Overwhelming audience enthusiasm to King's "You Make Me Feel (Like a Natural Woman)" and "It's Too Late" showed just how deeply these songs reflect the tapestry of the human experience. King briefly told of her youthful marriage to Goffen and their early songwriting success together. Then she began speaking of 1970, when she recorded “Tapestry”, allowing the audience to feel that nothing in the middle years compared to the experience of making her own, first album.

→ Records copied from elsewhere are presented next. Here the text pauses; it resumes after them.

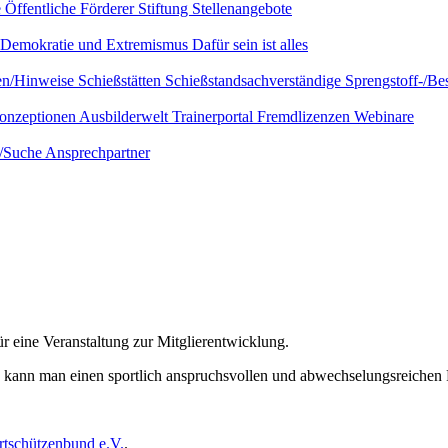
e
Öffentliche Förderer
Stiftung
Stellenangebote
Demokratie und Extremismus
Dafür sein ist alles
ien/Hinweise
Schießstätten
Schießstandsachverständige
Sprengstoff-/Be
onzeptionen
Ausbilderwelt
Trainerportal
Fremdlizenzen
Webinare
e/Suche
Ansprechpartner
r eine Veranstaltung zur Mitglierentwicklung.
z kann man einen sportlich anspruchsvollen und abwechselungsreichen P
rtschützenbund e.V.
.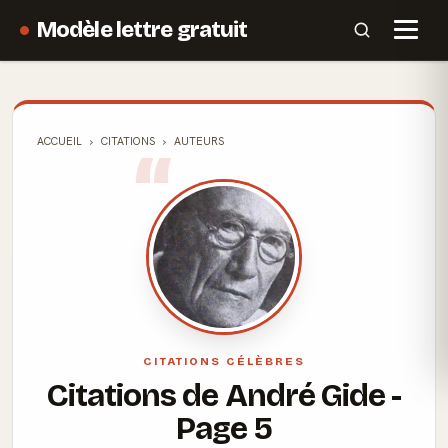
Modèle lettre gratuit
ACCUEIL
CITATIONS
AUTEURS
CITATIONS CÉLÈBRES
Citations de André Gide -
Page 5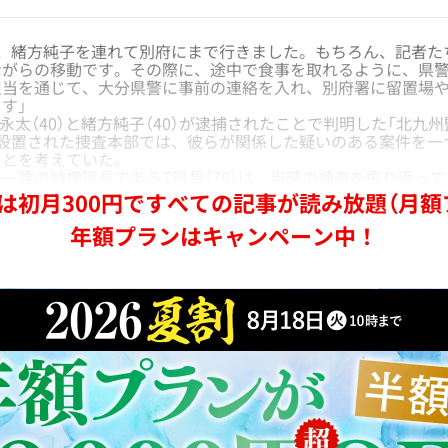
め、緒方純子を連れて別府にまで行きました。もちろん、記者た
ながらの移動です。その際に、途中で食事を取れるように、県
担当を通じて、大分県警に事前の連絡を入れ、別府署に留置場
す」
松永太（40）と緒方純子（40）が逮捕されたことで判明した「北九
に設置された捜査本部では、彼らが関係した疑いのある案件を一
ことを考えていた。
課の特捜班長であるT班長（78）は、当時の捜査を振り返って
は初月300円ですべての記事が読み放題（月額
年額プランはキャンペーン中！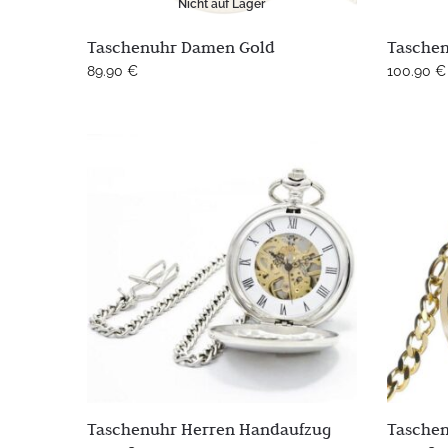
Nicht auf Lager
Taschenuhr Damen Gold
Taschen
89.90
€
100.90
€
Taschenuhr Herren Handaufzug
Tasche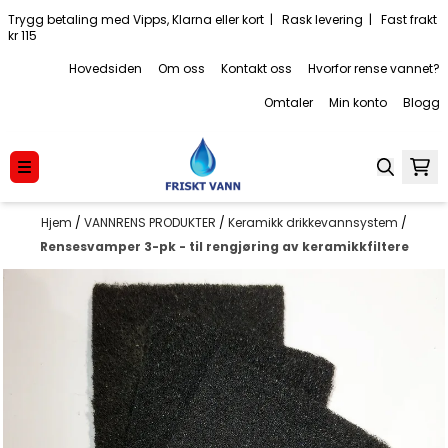
Hopp til innhold
Trygg betaling med Vipps, Klarna eller kort | Rask levering | Fast frakt
kr 115
Hovedsiden
Om oss
Kontakt oss
Hvorfor rense vannet?
Omtaler
Min konto
Blogg
Hjem
/
VANNRENS PRODUKTER
/
Keramikk drikkevannsystem
/
Rensesvamper 3-pk - til rengjøring av keramikkfiltere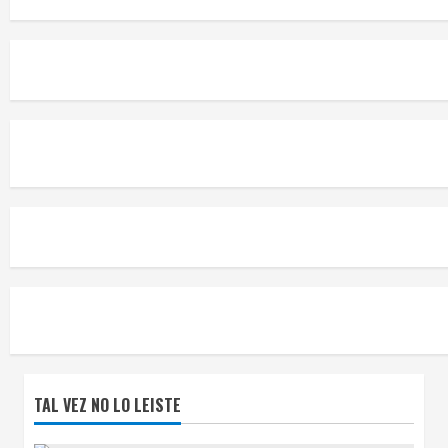
TAL VEZ NO LO LEISTE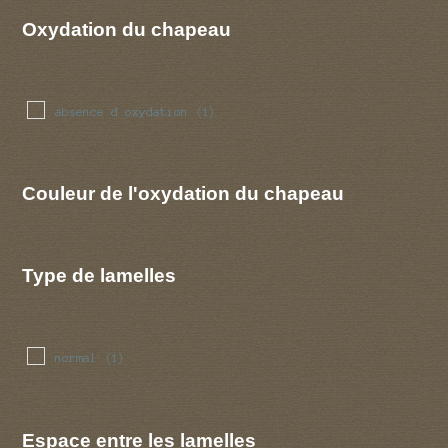
Oxydation du chapeau
absence d oxydation
(1)
Couleur de l'oxydation du chapeau
Type de lamelles
normal
(1)
Espace entre les lamelles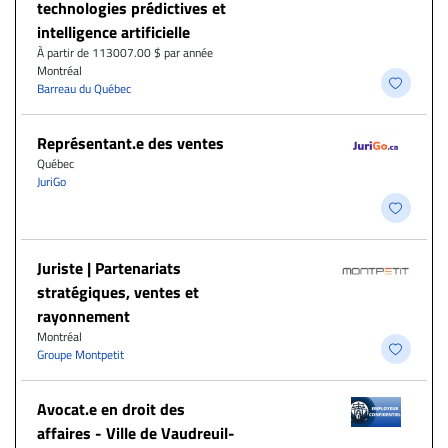
technologies prédictives et
intelligence artificielle
À partir de 113007.00 $ par année
Montréal
Barreau du Québec
Représentant.e des ventes
Québec
JuriGo
Juriste | Partenariats
stratégiques, ventes et
rayonnement
Montréal
Groupe Montpetit
Avocat.e en droit des
affaires - Ville de Vaudreuil-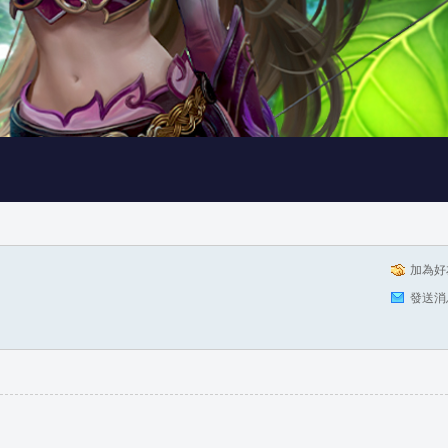
加為好
發送消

King and Taylor sang several moving duets, including King’s songs “Up on a Roof” and “Crying in the Rain” (a hit by the Everly Brothers). They were especially tender with their (slower tempo) rendition of "Will You Still Love Me Tomorrow". The audience didn't want them to leave at the end of the show, and brought them back for two more songs. Applause continued, and Taylor hailed one more tune together, a sweet, friendship song, about remembering our time together, singing the song once we've left, and "staying as long as you like". At the close, the end of their tour, there were tears in King's eyes as she hugged Taylor. It was an unforgettable evening of music from two very memorable artists.